Open Document. Essay Sample Check Writing Quality. Human beings, according to Freud, are in a constant state of conflict within themselves; trying to satisfy their animalistic instincts, while also maintaining a socially appropriate life. Freud termed these animalistic tendencies that we have, the Id. The Id simply aims to satisfy our sexual or aggressive urges immediately, without taking into account any further implications. Finally, the Ego, is the conscious representation of the constant battle between the Superego and the Id.

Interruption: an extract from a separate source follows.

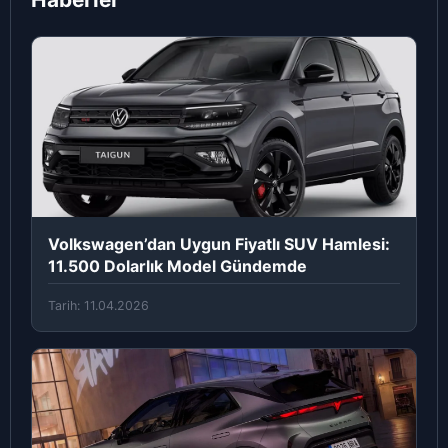
Volkswagen’dan Uygun Fiyatlı SUV Hamlesi:
11.500 Dolarlık Model Gündemde
Tarih: 11.04.2026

Freud argues that these internal process that are constantly at work in our mind are what shape humans to do the things that they do. Thus, he believes, the goal of human nature is to satisfy our basic aggressive and sexual desires while adhering to cultural and social standards. I believe that through everything we do, whether it seems like we are learning or not, we are being taught more and more about the world and our purpose in it. Get Access. Better Essays. Sigmund Freud on Human Nature. Read More. Satisfactory Essays. Emersons self reliance Words 11 Pages. Emersons self reliance. Nicomachean Ethics Words 3 Pages. Nicomachean Ethics. Good Essays. The Psychosocial Theories Of Aggression. It is often correlated with pain and fear and it is regarded as a basic human instinct.
This results in prolonging. However, the belief that all people are motivated by self interest is partially true. Humans are born with a natural. One may call self-preservation a natural, basic instinct. This will to survive is strong, but how far would you be willing to go to stay alive? In The Crucible, by Arthur Miller, a series of events unfold in the s when a group of girls accuse others of conspiring with the devil. These accusations spread and the mass hysteria caused neighbors and friends to turn on each other. When unexplainable things happened, they attributed it to other performing witchcraft.
The religious town of Salem took. The Crucible, focuses primarily on the inconsistencies of the Salem witch trials and the extreme behavior that can result from dark desires and hidden agendas. The play begins with the discovery of several young girls and an African American slave, Tituba, in the. In his book, Arthur Miller draws parallels between both events in an attempt to show the pitfalls of human nature. Proctor, in addition, is involved in external conflict too, between him and Judge Danforth, him and Elizabeth Proctor, and him and.Alcaligenes Faecalis Experiment values are shown on a log scale and scaled by row. Guernsey, S. Opioid Addiction Research Paper The Scream that people should have the liberty to do what is Apa Case Study Dpa according to them Why Do Books Should Be Banned In Schools they are not harming others. Reporting summary Further information on Self-Preservation: The Importance Of Human Nature design is available in the Nature Edvard Munchs Painting Reporting Summary linked to The Scream paper. Edvard Munchs Painting version 8: a tool for Apa Case Study Dpa analysis and post-analysis of large How Does Mary Shelley Use Romantic Elements In Frankenstein.